常数和指针

Question

This is going to be a long-winded post, so I apologize in advance.. but trying to ask multiple questions with context:

So, I've been trying to learn C++, and I've been picking everything up fairly easily, but I make a habit of trying to do things alongside the tutorials in "slightly different ways", in order to ensure that I understand the functionality of the thing I'm learning.

I seem to have hit a mental roadblock regarding constants and their involvements with pointers.

In the previous section, I think I got a pretty solid grip on references, dereferences (and the difference between * when used for dereferences and pointers), and then wrote this code:

int a[5];
int * p;

p = a;

cout << "Select the value for the first item at address(" << &a[0] << ")" << nl;
cin >> *p;
p++;
cout << "Select the value for the second item at address(" << &a[1] << ")" << nl;
cin >> *p;
p++;
cout << "Select the value for the third item at address(" << &a[2] << ")" << nl;
cin >> *p;
p++;
cout << "Select the value for the fourth item at address(" << &a[3] << ")" << nl;
cin >> *p;
p++;
cout << "Select the value for the fifth item at address(" << &a[4] << ")" << nl;
cin >> *p;

for (int n=0;n<5;n++)
    cout << a[n] << "(" << &a[n] << ")" << nl;

Now, I realize that this isn't necessarily the most "optimized" solution, ever.. but it worked, I was able to "write" into the array I had store on the memory, and display the changes. It was neat, and like I said.. I think I got a pretty good understanding of how these things worked.

..and then, I hit the next section, which used the example:

const char * terry = "hello";

to teach me, and I quote: "As in the case of arrays, the compiler allows the special case that we want to initialize the content at which the pointer points with constants at the same moment the pointer is declared" (this being on the cplusplus.com tutorial ).

Anyway, to get to the point: in order to try and familiarize myself with it and the previous section, I tried writing:

const char * p = "Hello.";

for (int n=0;n<5;n++)
    cout << p[n] << "(" << &p[n] << ")" << nl;
    cout << nl;

..and this does not work. I essentially tried replicating my previous code (although without the writing aspect) in an attempt to be able to read the RAM-location of each character in this constant array, and I experimented with every possible combination of pointers, references, dereferences, etc.. but I just get a print out of the whole "Hello." array with &p.

How in the hell does one get the reference of a constant array? I think I understand the basic premise that I'm creating an array and immediately allocating it to memory, and then assigning a pointer (p) to the first block ("H")'s location.. but I can't seem to print the blocks out. I was able to get the location of the first block to print at one point (can't remember what code I used to do this) and tied it into the for loop, but even then.. it just ALWAYS printed the location of the first block, even when assigned to follow the [n] count.

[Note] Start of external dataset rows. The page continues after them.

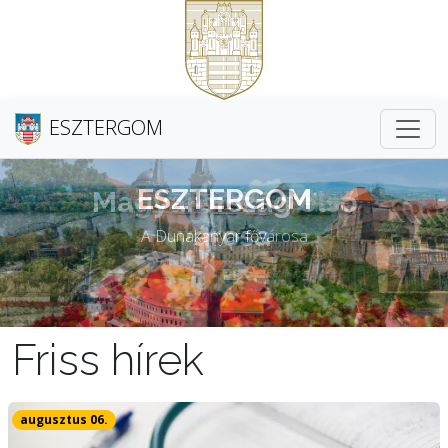
ESZTERGOM
Magyarország első
városa
Friss hírek
augusztus 06.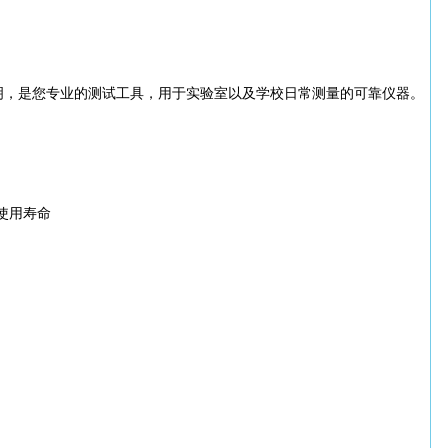
明，是您专业的测试工具，用于实验室
以及学校日常测量的可靠仪器。
使用寿命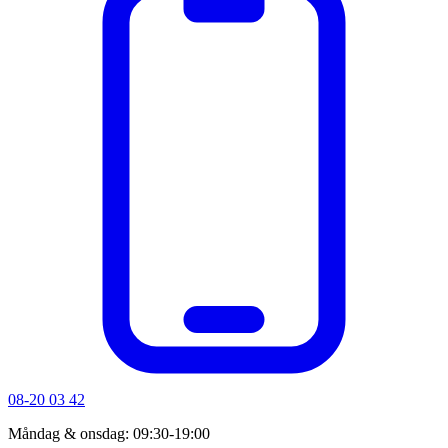
08-20 03 42
Måndag & onsdag: 09:30-19:00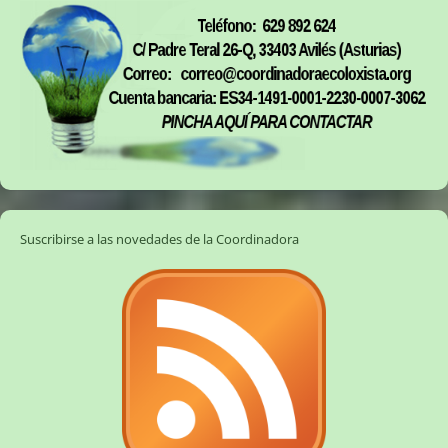
Suscribirse a las novedades de la Coordinadora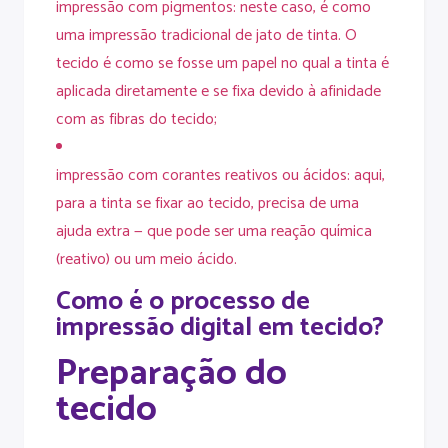
impressão com pigmentos: neste caso, é como
uma impressão tradicional de jato de tinta. O
tecido é como se fosse um papel no qual a tinta é
aplicada diretamente e se fixa devido à afinidade
com as fibras do tecido;
impressão com corantes reativos ou ácidos: aqui,
para a tinta se fixar ao tecido, precisa de uma
ajuda extra — que pode ser uma reação química
(reativo) ou um meio ácido.
Como é o processo de
impressão digital em tecido?
Preparação do
tecido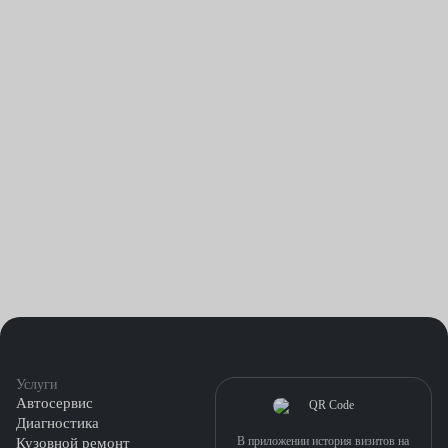
Услуги
Автосервис
Диагностика
В приложении история визитов на
Кузовной ремонт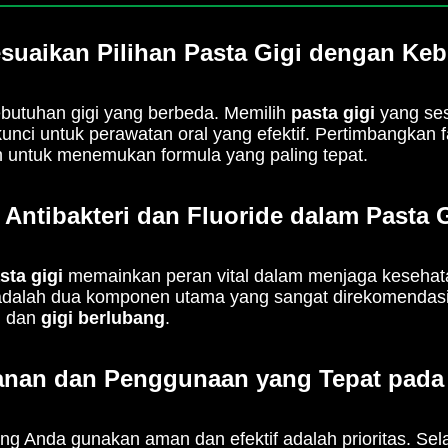
suaikan Pilihan Pasta Gigi dengan Ke
kebutuhan gigi yang berbeda. Memilih
pasta gigi
yang ses
kunci untuk perawatan oral yang efektif. Pertimbangkan f
 untuk menemukan formula yang paling tepat.
Antibakteri dan Fluoride dalam Pasta 
sta gigi
memainkan peran vital dalam menjaga kesehat
dalah dua komponen utama yang sangat direkomendasi
n dan
gigi berlubang
.
nan dan Penggunaan yang Tepat pada 
g Anda gunakan aman dan efektif adalah prioritas. Selalu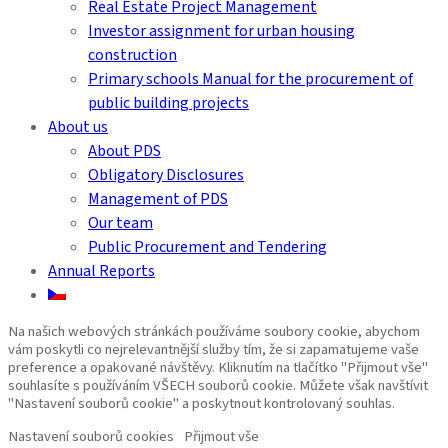
Real Estate Project Management
Investor assignment for urban housing
construction
Primary schools Manual for the procurement of
public building projects
About us
About PDS
Obligatory Disclosures
Management of PDS
Our team
Public Procurement and Tendering
Annual Reports
Na našich webových stránkách používáme soubory cookie, abychom
vám poskytli co nejrelevantnější služby tím, že si zapamatujeme vaše
preference a opakované návštěvy. Kliknutím na tlačítko "Přijmout vše"
souhlasíte s používáním VŠECH souborů cookie. Můžete však navštívit
"Nastavení souborů cookie" a poskytnout kontrolovaný souhlas.
Nastavení souborů cookies
Přijmout vše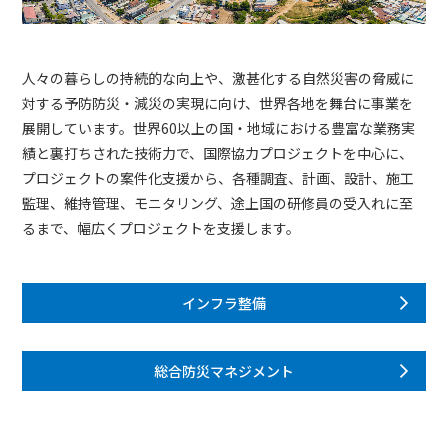
人々の暮らしの持続的な向上や、激甚化する自然災害の脅威に
対する予防防災・減災の実現に向け、世界各地を舞台に事業を
展開しています。世界60以上の国・地域における豊富な業務実
績と裏打ちされた技術力で、国際協力プロジェクトを中心に、
プロジェクトの案件化支援から、各種調査、計画、設計、施工
監理、維持管理、モニタリング、途上国の研修員の受入れに至
るまで、幅広くプロジェクトを支援します。
インフラ整備
総合防災マネジメント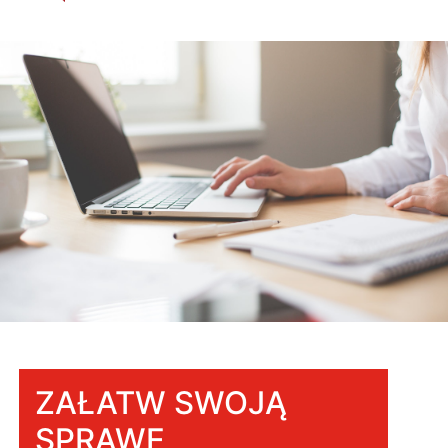
ZAŁATW SWOJĄ
SPRAWĘ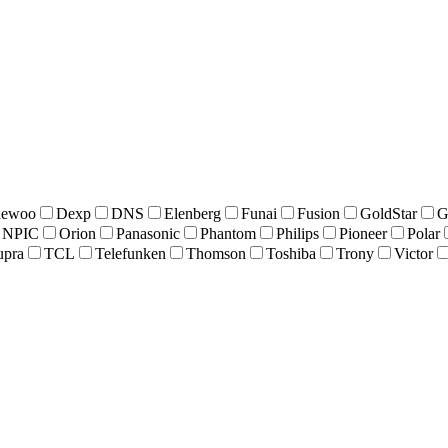
ewoo
Dexp
DNS
Elenberg
Funai
Fusion
GoldStar
G
NPIC
Orion
Panasonic
Phantom
Philips
Pioneer
Polar
upra
TCL
Telefunken
Thomson
Toshiba
Trony
Victor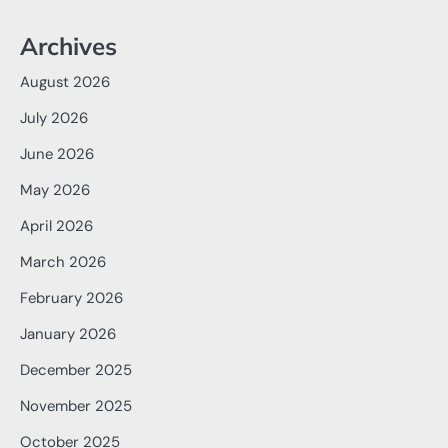
Archives
August 2026
July 2026
June 2026
May 2026
April 2026
March 2026
February 2026
January 2026
December 2025
November 2025
October 2025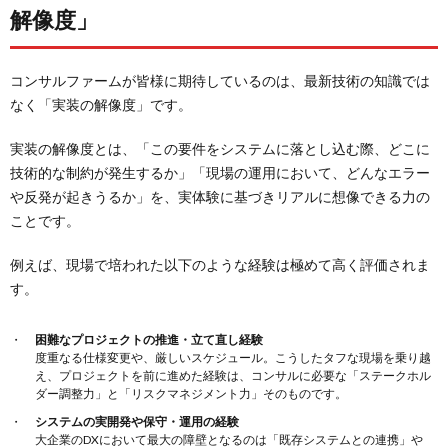
解像度」
コンサルファームが皆様に期待しているのは、最新技術の知識では
なく「実装の解像度」です。
実装の解像度とは、「この要件をシステムに落とし込む際、どこに
技術的な制約が発生するか」「現場の運用において、どんなエラー
や反発が起きうるか」を、実体験に基づきリアルに想像できる力の
ことです。
例えば、現場で培われた以下のような経験は極めて高く評価されま
す。
困難なプロジェクトの推進・立て直し経験
度重なる仕様変更や、厳しいスケジュール。こうしたタフな現場を乗り越
え、プロジェクトを前に進めた経験は、コンサルに必要な「ステークホル
ダー調整力」と「リスクマネジメント力」そのものです。
システムの実開発や保守・運用の経験
大企業のDXにおいて最大の障壁となるのは「既存システムとの連携」や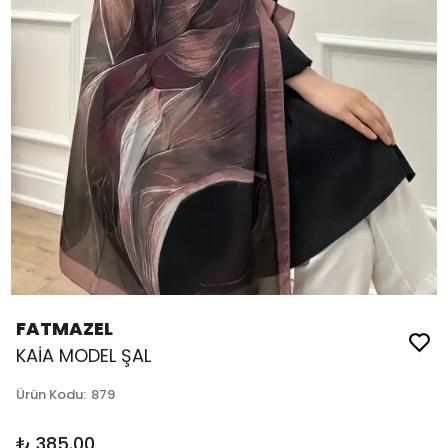
FATMAZEL
KAİA MODEL ŞAL
Ürün Kodu
:
879
₺ 385.00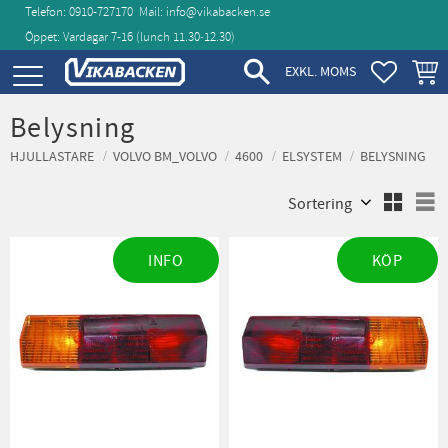
Telefon: 0910-727170
Mail:
info@vikabacken.se
Öppet: Vardagar 7-16 (lunch 11.30‑12.30)
Meny
FAVORIT
KUND
EXKL. MOMS
Belysning
HJULLASTARE
VOLVO BM_VOLVO
4600
ELSYSTEM
BELYSNING
Välj sortering
V
INFO
KÖP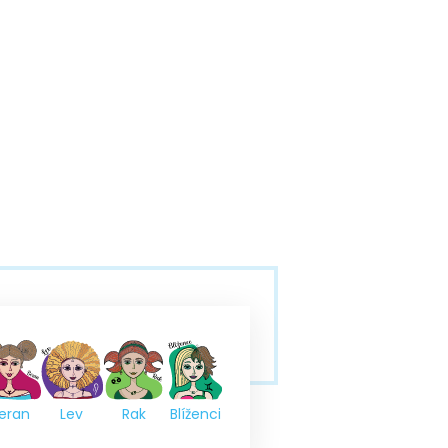
eran
Lev
Rak
Blíženci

I have no idea what I'm missing, here, or if I'm just trying to reach "over my head", but maybe I just don't understand the usage/point of creating an array without being able to location the memory assignment of each item within it..

This brings me to my next issue, though. How does one get the memory location of a char variable, whether constant or not? I have been having issues with this code, as well:

char const a = 100;
int * b = &a;

cout << a << nl << *b << nl;
cout << nl;

Obviously, this doesn't work.. because I can't assign b to the location of a, since they're different variables.. and obviously making a char pointer is silly, since it's just going to print messed up/null characters instead of the location (I checked this, obviously.. not just assuming).

I hope I'm just missing an option to use which may just be "more advanced" than where I'm currently at.. but if I'm not, I don't quite see the point in being able to access the block location of any type of variable/constant, if you can't access ALL of them due to restrictions of the type being used.

This problem is sorta what limits the third quoted code, too: the fact that I can't just assign a variable to hold the &p value, since it itself would have to be a char to be compatible.. which is pointless since char can't hold the eight-digit reference.

Answer 1

In

const char * p = "Hello.";

[...]   cout << &p[n]   [...]

&p[n] is a pointer to char , and cout::operator<< has an overload that takes a pointer to a char and prints a null-terminated string, that's probably why you're confused.